31 Jan2008
Wegen Millionenpleite! Klinik-Guru vor Gericht
Staatsanwaltschaft geht von mehr als 20 Millionen Gesamtschaden aus
Seit Montag muss sich der einstige „Klinik-Guru aus dem Bayerwald“ Günther Dachs aus Bad Kötzting vor der Wirtschaftsstrafkammer des Landgerichts Regensburg verantworten. Die Staatsanwaltschaft legt dem 50jährigen Diplom-Kaufmann „vorsätzliche Insolvenzverschleppung, Verletzung der Buchführungspflicht und betrügerischen Bankrott in vier Fällen“ zur Last. Dabei geht die Staatsanwaltschaft von einem Gesamtschaden von mehr als 20 Millionen Euro aus.
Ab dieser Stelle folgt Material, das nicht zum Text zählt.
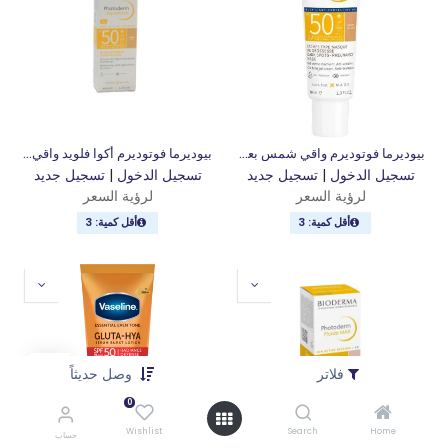
بيوديرما فوتوديرم واقي شمس بعامل حماية 50 جولدن ، 40 مل
بيوديرما فوتوديرم أكوا فلويد واقي شمس بعامل حماية 50 كلير لايت ، 40 مل
تسجيل الدخول
|
تسجيل جديد
تسجيل الدخول
|
تسجيل جديد
لرؤية السعر
لرؤية السعر
أقل كمية: 3
أقل كمية: 3
فلاتر
وصل حديثاً
0
Wishlist
Search
Home
حساب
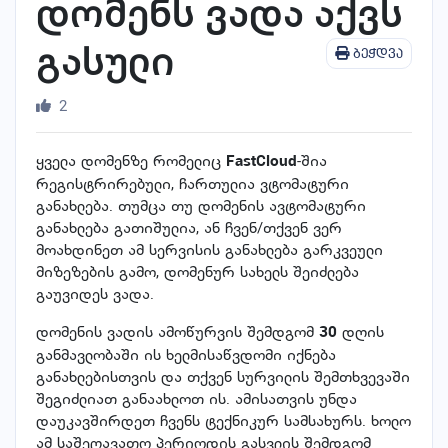
დომენს ვადა აქვს
გასული
ბეჭდვა
2
ყველა დომენზე რომელიც
-შია
FastCloud
რეგისტრირებული, ჩართულია ვტომატური
განახლება. თუმცა თუ დომენის ავტომატური
განახლება გათიშულია, ან ჩვენ/თქვენ ვერ
მოახდინეთ ამ სერვისის განახლება გარკვეული
მიზეზების გამო, დომენურ სახელს შეიძლება
გაუვიდეს ვადა.
დომენის ვადის ამოწურვის შემდგომ
დღის
30
განმავლობაში ის ხელმისაწვდომი იქნება
განახლებისთვის და თქვენ სურვილის შემთხვევაში
შეგიძლიათ განაახლოთ ის. ამისათვის უნდა
დაუკავშირდეთ ჩვენს ტექნიკურ სამსახურს. ხოლო
ამ საშეღავათო პერიოდის გასვლის შემდგომ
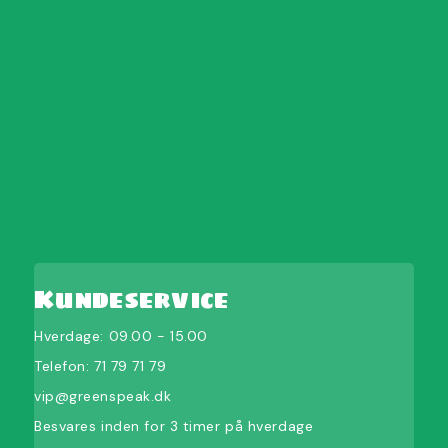
Kundeservice
Hverdage: 09.00 - 15.00
Telefon:
71 79 71 79
vip@greenspeak.dk
Besvares inden for 3 timer på hverdage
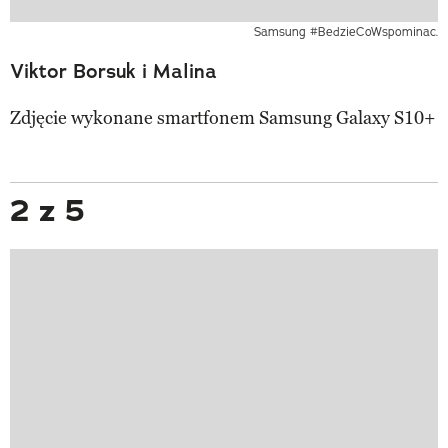
Samsung #BedzieCoWspominac.
Viktor Borsuk i Malina
Zdjęcie wykonane smartfonem Samsung Galaxy S10+
2 z 5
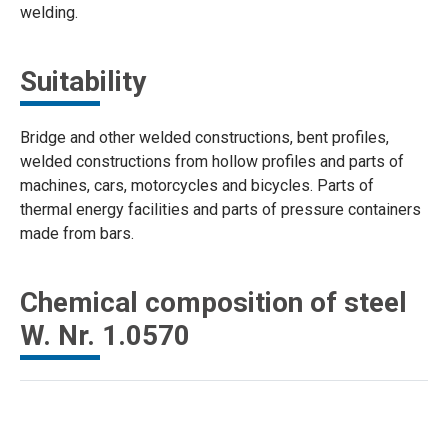
welding.
Suitability
Bridge and other welded constructions, bent profiles,
welded constructions from hollow profiles and parts of
machines, cars, motorcycles and bicycles. Parts of
thermal energy facilities and parts of pressure containers
made from bars.
Chemical composition of steel
W. Nr. 1.0570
Betroffen sind hiervon die Sanwald-Kliniken in Waldmünchen, Lohberg und Rabenstein, sowie die Akut-Klinik in Waldmünchen.
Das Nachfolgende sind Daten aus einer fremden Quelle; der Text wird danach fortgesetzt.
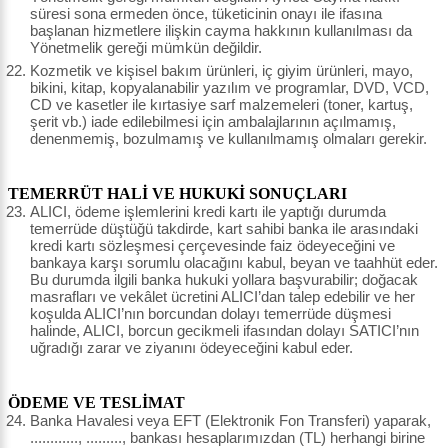
süresi sona ermeden önce, tüketicinin onayı ile ifasına
başlanan hizmetlere ilişkin cayma hakkının kullanılması da
Yönetmelik gereği mümkün değildir.
Kozmetik ve kişisel bakım ürünleri, iç giyim ürünleri, mayo,
bikini, kitap, kopyalanabilir yazılım ve programlar, DVD, VCD,
CD ve kasetler ile kırtasiye sarf malzemeleri (toner, kartuş,
şerit vb.) iade edilebilmesi için ambalajlarının açılmamış,
denenmemiş, bozulmamış ve kullanılmamış olmaları gerekir.
TEMERRÜT HALİ VE HUKUKİ SONUÇLARI
ALICI, ödeme işlemlerini kredi kartı ile yaptığı durumda
temerrüde düştüğü takdirde, kart sahibi banka ile arasındaki
kredi kartı sözleşmesi çerçevesinde faiz ödeyeceğini ve
bankaya karşı sorumlu olacağını kabul, beyan ve taahhüt eder.
Bu durumda ilgili banka hukuki yollara başvurabilir; doğacak
masrafları ve vekâlet ücretini ALICI’dan talep edebilir ve her
koşulda ALICI’nın borcundan dolayı temerrüde düşmesi
halinde, ALICI, borcun gecikmeli ifasından dolayı SATICI’nın
uğradığı zarar ve ziyanını ödeyeceğini kabul eder.
ÖDEME VE TESLİMAT
Banka Havalesi veya EFT (Elektronik Fon Transferi) yaparak,
............, ........., bankası hesaplarımızdan (TL) herhangi birine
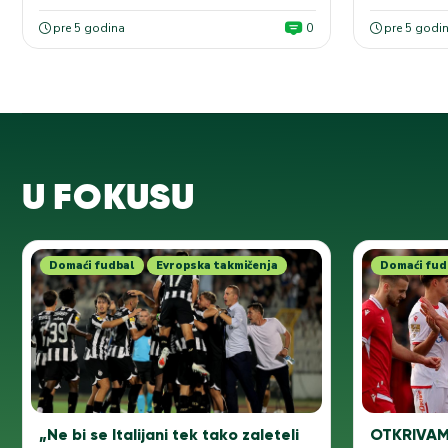
pre 5 godina
0
pre 5 godi
U FOKUSU
Domaći fudbal
Evropska takmičenja
Domaći fud
„Ne bi se Italijani tek tako zaleteli
OTKRIVAMO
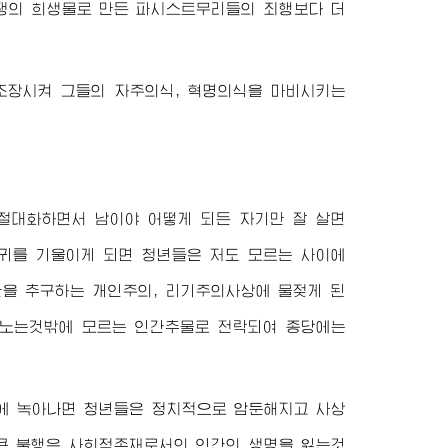
쟁의 희생물로 만든 파시스트무리들의 죄행보다 더
장시켜 그들의 자주의식, 혁명의식을 마비시키는
대화하면서 남이야 어떻게 되든 자기만 잘 살면
귀를 기울이게 되면 청년들은 저도 모르는 사이에
만을 추구하는 개인주의, 리기주의사상에 물젖게 된
고 노는것밖에 모르는 인간추물로 전락되여 종당에는
에 녹아나면 청년들은 정치적으로 암둔해지고 사상
큰 불행은 사회적존재로서의 인간의 생명을 잃는것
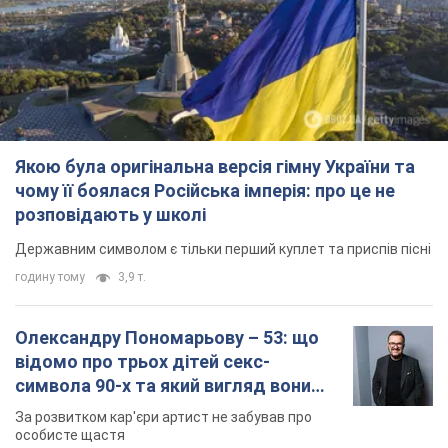
розповідають у школі
Державним символом є тільки перший куплет та приспів пісні
годину тому
3,9 т.
Олександру Пономарьову – 53: що
відомо про трьох дітей секс-
символа 90-х та який вигляд вони
мають
За розвитком кар'єри артист не забував про
особисте щастя
7 годин тому
6,9 т.
У ПриватБанку розповіли, чи дійсні
долари 1996 року: чи приймають
обмінники та банки такі купюри
Що робити, якщо банки та обмінні пункти не
приймають старі долари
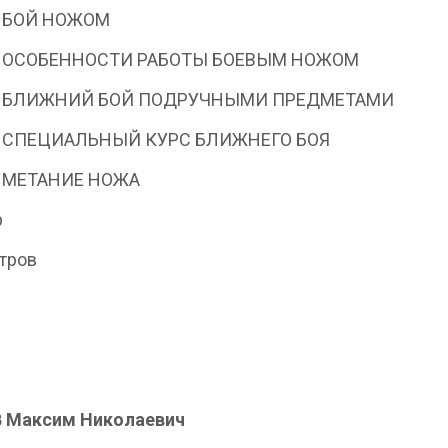
1. БОЙ НОЖОМ
2. ОСОБЕННОСТИ РАБОТЫ БОЕВЫМ НОЖОМ
3. БЛИЖНИЙ БОЙ ПОДРУЧНЫМИ ПРЕДМЕТАМИ
4. СПЕЦИАЛЬНЫЙ КУРС БЛИЖНЕГО БОЯ
5. МЕТАНИЕ НОЖА
р
етров
 Максим Николаевич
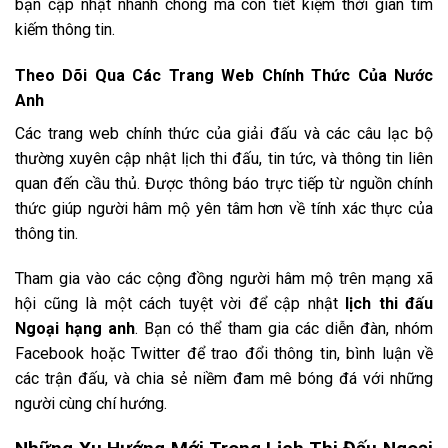
bạn cập nhật nhanh chóng mà còn tiết kiệm thời gian tìm
kiếm thông tin.
Theo Dõi Qua Các Trang Web Chính Thức Của Nước
Anh
Các trang web chính thức của giải đấu và các câu lạc bộ
thường xuyên cập nhật lịch thi đấu, tin tức, và thông tin liên
quan đến cầu thủ. Được thông báo trực tiếp từ nguồn chính
thức giúp người hâm mộ yên tâm hơn về tính xác thực của
thông tin.
Tham gia vào các cộng đồng người hâm mộ trên mạng xã
hội cũng là một cách tuyệt vời để cập nhật
lịch thi đấu
Ngoại hạng anh
. Bạn có thể tham gia các diễn đàn, nhóm
Facebook hoặc Twitter để trao đổi thông tin, bình luận về
các trận đấu, và chia sẻ niềm đam mê bóng đá với những
người cùng chí hướng.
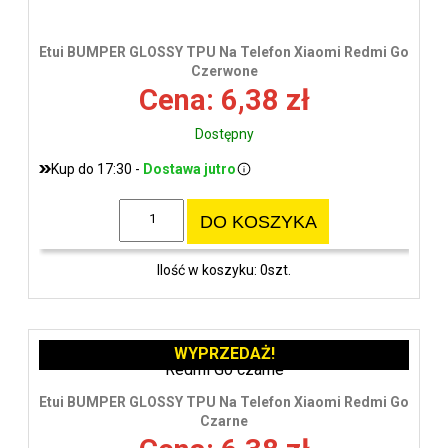
Etui BUMPER GLOSSY TPU Na Telefon Xiaomi Redmi Go
Czerwone
Cena: 6,38 zł
Dostępny
Kup do 17:30 -
Dostawa jutro
DO KOSZYKA
Ilość w koszyku: 0szt.
WYPRZEDAŻ!
Etui BUMPER GLOSSY TPU Na Telefon Xiaomi Redmi Go
Czarne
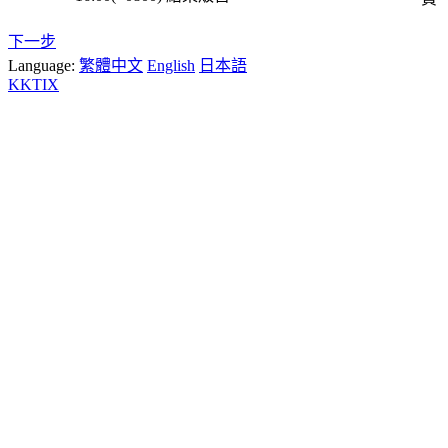
下一步
Language:
繁體中文
English
日本語
KKTIX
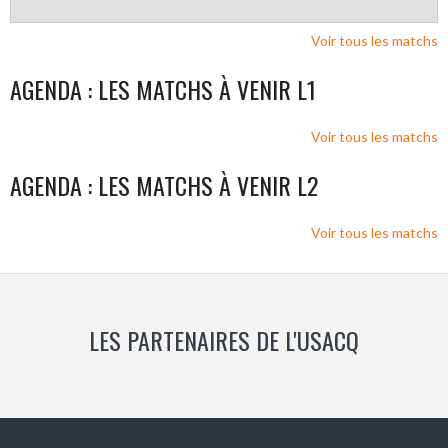
Voir tous les matchs
AGENDA : LES MATCHS À VENIR L1
Voir tous les matchs
AGENDA : LES MATCHS À VENIR L2
Voir tous les matchs
LES PARTENAIRES DE L'USACQ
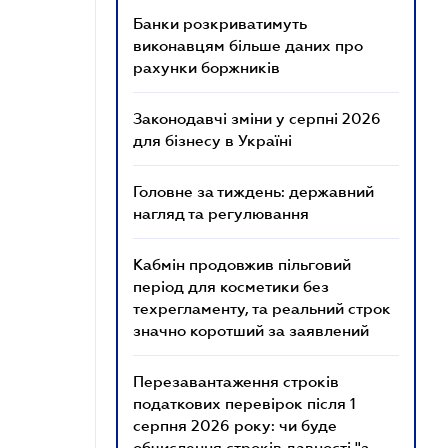
Банки розкриватимуть
виконавцям більше даних про
рахунки боржників
Законодавчі зміни у серпні 2026
для бізнесу в Україні
Головне за тиждень: державний
нагляд та регулювання
Кабмін продовжив пільговий
період для косметики без
техрегламенту, та реальний строк
значно коротший за заявлений
Перезавантаження строків
податкових перевірок після 1
серпня 2026 року: чи буде
обчислення строків давності "з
Im Zusammenhang mit dem Zusammenbruch seiner Firmengruppe kassierte Dachs im vergangenen Jahr vor dem Schöffengericht Cham – quasi als „Spitze des Eisbergs“ eine 18-monatige Bewährungsstrafe, die im Falle einer Verurteilung mit eingerechnet werden müsste.
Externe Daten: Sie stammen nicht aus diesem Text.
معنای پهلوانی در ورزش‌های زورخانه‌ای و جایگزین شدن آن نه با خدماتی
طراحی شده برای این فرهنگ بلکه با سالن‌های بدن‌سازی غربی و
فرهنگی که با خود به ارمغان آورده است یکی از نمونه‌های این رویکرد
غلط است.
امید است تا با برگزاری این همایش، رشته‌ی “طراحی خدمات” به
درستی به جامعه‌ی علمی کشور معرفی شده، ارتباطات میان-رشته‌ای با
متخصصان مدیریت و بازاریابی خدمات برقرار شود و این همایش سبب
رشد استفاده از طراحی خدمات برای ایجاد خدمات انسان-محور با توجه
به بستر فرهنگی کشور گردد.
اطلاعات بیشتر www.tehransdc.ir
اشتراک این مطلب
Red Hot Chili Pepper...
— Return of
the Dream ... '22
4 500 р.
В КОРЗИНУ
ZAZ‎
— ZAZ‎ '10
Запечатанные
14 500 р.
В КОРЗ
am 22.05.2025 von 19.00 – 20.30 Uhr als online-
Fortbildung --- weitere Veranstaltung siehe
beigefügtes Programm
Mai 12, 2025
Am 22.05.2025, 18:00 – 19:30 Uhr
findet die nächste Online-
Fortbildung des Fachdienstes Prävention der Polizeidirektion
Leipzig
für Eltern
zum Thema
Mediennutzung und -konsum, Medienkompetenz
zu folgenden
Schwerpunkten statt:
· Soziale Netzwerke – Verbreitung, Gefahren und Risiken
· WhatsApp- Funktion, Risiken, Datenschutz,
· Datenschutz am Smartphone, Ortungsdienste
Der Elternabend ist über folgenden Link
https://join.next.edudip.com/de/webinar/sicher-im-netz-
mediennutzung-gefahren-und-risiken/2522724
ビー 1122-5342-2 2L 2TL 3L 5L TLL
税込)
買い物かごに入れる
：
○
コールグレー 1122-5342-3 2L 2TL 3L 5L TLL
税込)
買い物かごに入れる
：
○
Ein von der Staatsanwaltschaft angebotener Deal – sein Geständnis gegen eine dreijährige Haftstrafe und die Einstellung weiterer noch anhängiger Verfahren – kam bislang nicht zustande.
Dreh- und Angelpunkt des Verfahrens ist die Gretchenfrage „Wann wusste, beziehungsweise hätte Dachs um die Zahlungsunfähig seiner Firmengruppe wissen müssen?“ Ab diesem Zeitpunkt ist innerhalb von drei Wochen der Gang zum Insolvenzrichter zwingend vorgeschrieben. Doch Dachs ging diesen Weg erst im Sommer 2005. Die Staatsanwaltschaft geht indes davon aus, dass dem Angeklagten bereits seit dem Jahr 2003 der marode Zustand seines Imperiums bekannt war. Dies ergibt sich in den Augen der Ankläger schon aus den häufigen Gastspielen des Gerichtsvollziehers und den Umständen, dass Löhne mit erheblicher Verspätung gezahlt und von Banken Kredite gekündigt wurden. Ein inzwischen vorliegendes Gutachten soll diese Hypothese manifestieren. Nachdem am ersten Verhandlungstag ein Befangenheitsantrag der Verteidiger Michael Haizmann und Dr. Jan Bockemühl (dem sich der dritte Verteidiger, Rechtsanwalt Jörg Geißmayer nicht anschloss) gegen den Gerichtsvorsitzenden scheiterte und sowohl der Gerichtsvollzieher, als auch ein Kripobeamter zu „Nebenschauplätzen“ vernommen worden waren, konzentrierte sich die weitere Beweisaufnahme auf die Vernehmung von Angestellten einer Gläubigerbank.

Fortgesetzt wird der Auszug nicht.